Southbank Centre unveils designs for new skateboarding area aimed at appeasing skaters who have objected to arts centre’s £120m revamp

The Southbank Centre has unveiled a series of designs for a new skate park under the Hungerford Bridge on the Thames aimed at appeasing skateboarders who have objected to a revamp of the centre that would see the demise of the area currently used for skateboarding.

The designs for the skateboarding area have been drawn up by 42 Architects, SNE Architects and Rich Architecture.

In July, the Southbank Centre agreed to review the proposed £120m revamp, designed by architect Feilden Clegg Bradley amid rising opposition to the scheme and a concerted campaign from skateboarders, after the plans proposed the removal of the popular skateboarding area on the site.

Jude Kelly, artistic director of Southbank Centre, said: “These architects’ designs show what a great public urban space this could be.

“We want skating and other urban arts to continue to flourish at Southbank Centre and we hope these proposals show we’re committed to a permanent, riverside skate space right next to the Royal Festival Hall.”

“We also understand that community sites like these are enormously enhanced by organic development through the use and input of the users themselves, which is why I emphasise that these designs are not set in stone.

“We welcome input from the skateboarders who regularly use the undercroft and any other skaters, graffiti writers or BMXers who want to be involved in helping develop the design.”
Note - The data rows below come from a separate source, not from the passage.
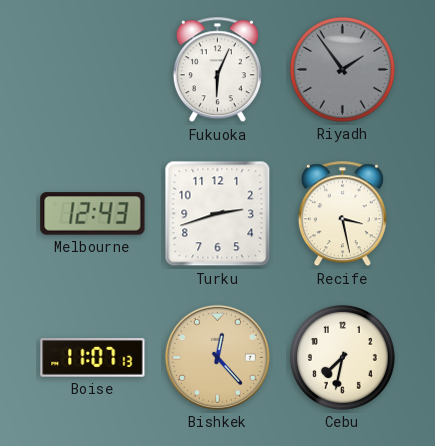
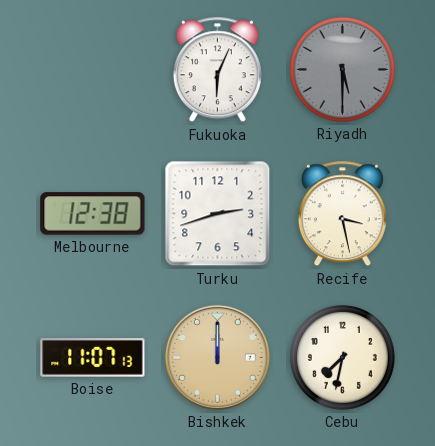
Riyadh: 1:54 -> 5:30
Melbourne: 12:43 -> 12:38
Bishkek: 12:23 -> 12:00
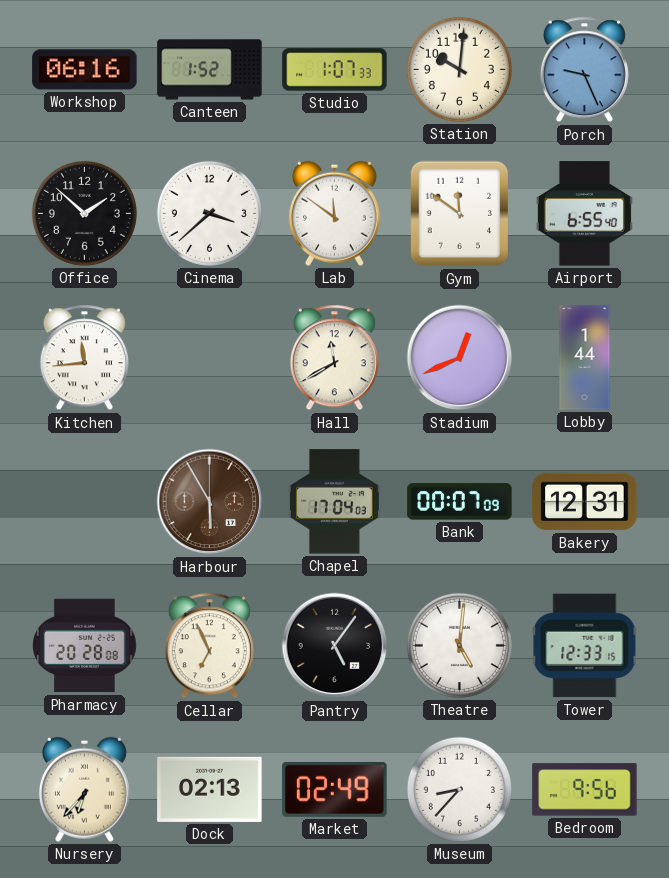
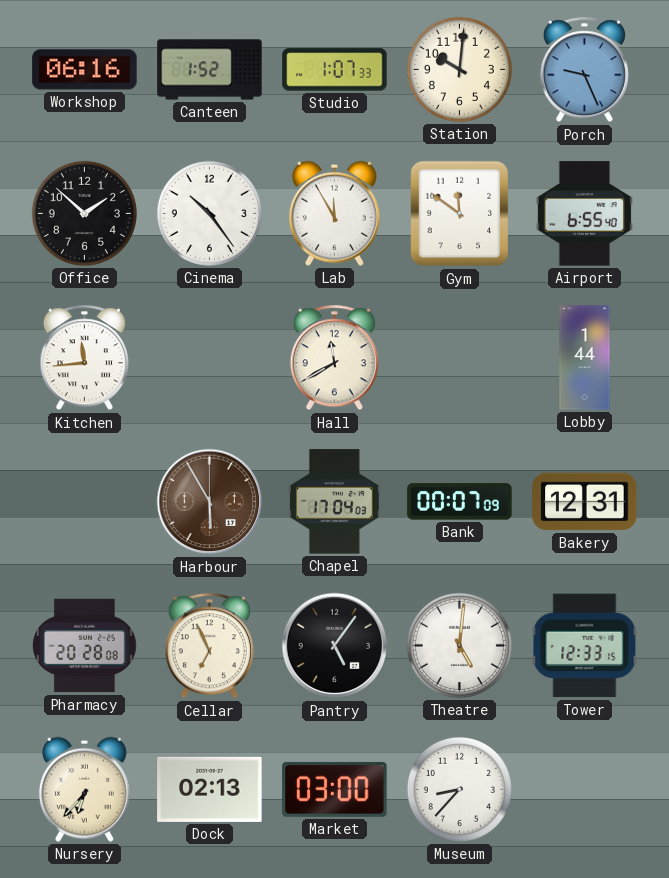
Cinema: 3:38 -> 10:24
Lab: 11:51 -> 11:55
Stadium: 12:41 -> none
Market: 02:49 -> 03:00
Bedroom: 9:56 -> none
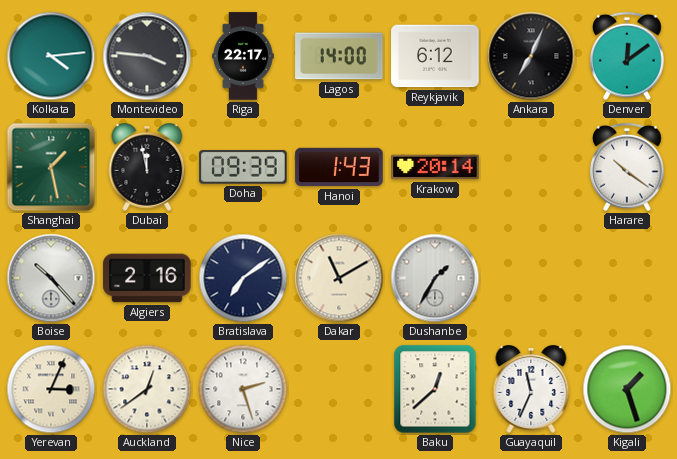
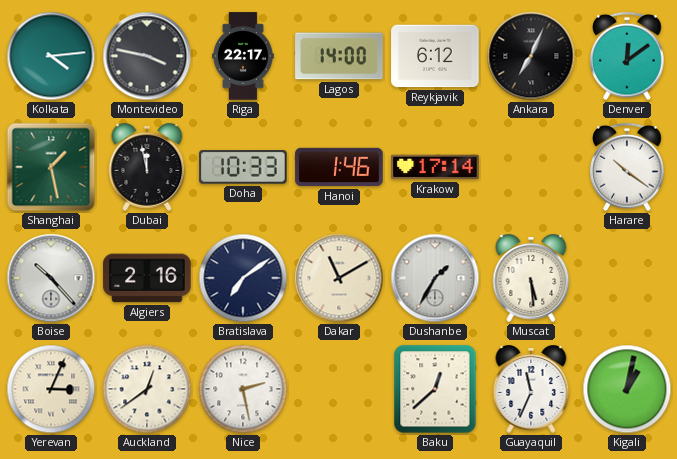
Montevideo: 3:46 -> 3:47
Doha: 09:39 -> 10:33
Hanoi: 1:43 -> 1:46
Krakow: 20:14 -> 17:14
Muscat: none -> 5:29
Nice: 2:27 -> 2:28
Kigali: 1:27 -> 1:02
Southbank Centre said the architects were asked to respond to designing a space, drawing on the physical aspects of the existing space, with the following qualities:

  • not looking like an explicitly-designed or purpose-built skatepark;
  • not having any skatepark form, for example full pipes or large transitions;
  • urban and gritty in appearance, for example using materials commonly found in non-skatepark urban spaces, such as bricks, flagstone paving, granite, stone or rougher concrete surfaces;
  • provide a distinctive overall design quality or character, which is open and transient;
  • facilitating or encouraging the site being appropriated or taken over by skateboarding and other urban arts;
  • and being highly visible to the public, whilst welcoming approaches which integrate the public within the space.

The next step in the process is that a selection panel will be formed with representatives of interested communities including the skating community who are being invited to take part. The panel will be responsible for selecting the architect they’d most like to work with, finalising the design brief and developing the design.